Глава 6

Комната утопала в темноте. Огонек тлел лишь в одной из тренировочных ламп. Скудный свет выхватывал из полумрака двоих: сидящую на циновке ученицу с печальным лицом и нависшего над ней старшего жреца Нармаила.

– Сайарадил, – говорил он с досадой, растирая морщинистый лоб костяшками пальцев, – кого мы называем Великими предками?

– Великие предки, – отвечала Сая, сверля взглядом горевший в чаше огонь, – маги, жившие 987 лет назад…

– Это возраст Саркофага, – поморщился учитель.

– Но дата их рождения неизвестна! – воскликнула Сая.

Нармаил молчал.

– Великие предки – маги, почившие 987 лет назад и захороненные в Саркофаге, – сказала Сайарадил; чуткий слух различил бы в ее ровном голосе раздражение

Учитель хмыкнул и кивнул, чтобы та продолжала. Сая прикусила губу – да он просто издевается над ней! – и забубнила монотонно:

– Великие предки были величайшими стихийными магами в истории: Мехред из народа кмехов, маг Огня; Лейв из народа моах, маг Земли; Вей-Рэн из народа назаров, маг Воздуха; и Ксайгал, ванд, маг Воды…
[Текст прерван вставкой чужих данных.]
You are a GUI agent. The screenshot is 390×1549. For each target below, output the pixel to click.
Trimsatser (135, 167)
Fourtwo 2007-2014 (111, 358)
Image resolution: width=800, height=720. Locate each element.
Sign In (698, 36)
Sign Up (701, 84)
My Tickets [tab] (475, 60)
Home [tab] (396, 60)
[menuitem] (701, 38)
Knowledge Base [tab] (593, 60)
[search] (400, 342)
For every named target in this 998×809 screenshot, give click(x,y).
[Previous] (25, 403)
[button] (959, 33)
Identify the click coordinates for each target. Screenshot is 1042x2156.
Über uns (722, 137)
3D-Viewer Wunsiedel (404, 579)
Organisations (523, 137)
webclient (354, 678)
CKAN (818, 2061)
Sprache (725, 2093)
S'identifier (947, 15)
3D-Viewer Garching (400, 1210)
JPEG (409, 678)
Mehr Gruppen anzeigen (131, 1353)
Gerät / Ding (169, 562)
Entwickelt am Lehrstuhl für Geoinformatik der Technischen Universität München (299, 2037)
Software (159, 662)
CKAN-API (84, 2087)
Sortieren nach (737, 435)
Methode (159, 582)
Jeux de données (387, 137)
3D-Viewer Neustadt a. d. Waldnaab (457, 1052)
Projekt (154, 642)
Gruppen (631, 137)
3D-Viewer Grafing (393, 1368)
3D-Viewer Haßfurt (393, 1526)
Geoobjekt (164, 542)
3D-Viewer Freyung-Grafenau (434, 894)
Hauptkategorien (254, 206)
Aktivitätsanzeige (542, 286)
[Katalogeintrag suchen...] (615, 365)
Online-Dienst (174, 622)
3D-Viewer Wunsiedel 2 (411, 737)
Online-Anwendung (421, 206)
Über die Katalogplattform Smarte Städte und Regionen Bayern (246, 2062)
С тех пор как ее приняли в Храмовую школу, прошел год. Зимой Сайарадил исполнилось одиннадцать лет – вот, пожалуй, и все изменения, что произошли в ее жизни. Магия по-прежнему не давалась ей; учителя же были уверены, что она обладает даром – а все из-за мерзких отметин у нее на руках! Раны давно зажили, превратившись в тонкие шрамы, но вопросы так и остались без ответов. Почему учителя украдкой называют эти шрамы метками? Кем был человек из ее снов? И самое главное – неужели она умеет управлять водой?

Жрецы не сомневались в этом; Сайарадил не была уверена в самих жрецах.

– Продолжай! – прикрикнул на нее Нармаил.

– Они заключили союз, собрали многочисленное войско и остановили враждующие народы, положив начало эпохе Объединения.

– Как кратко… Дальше! – поморщился учитель.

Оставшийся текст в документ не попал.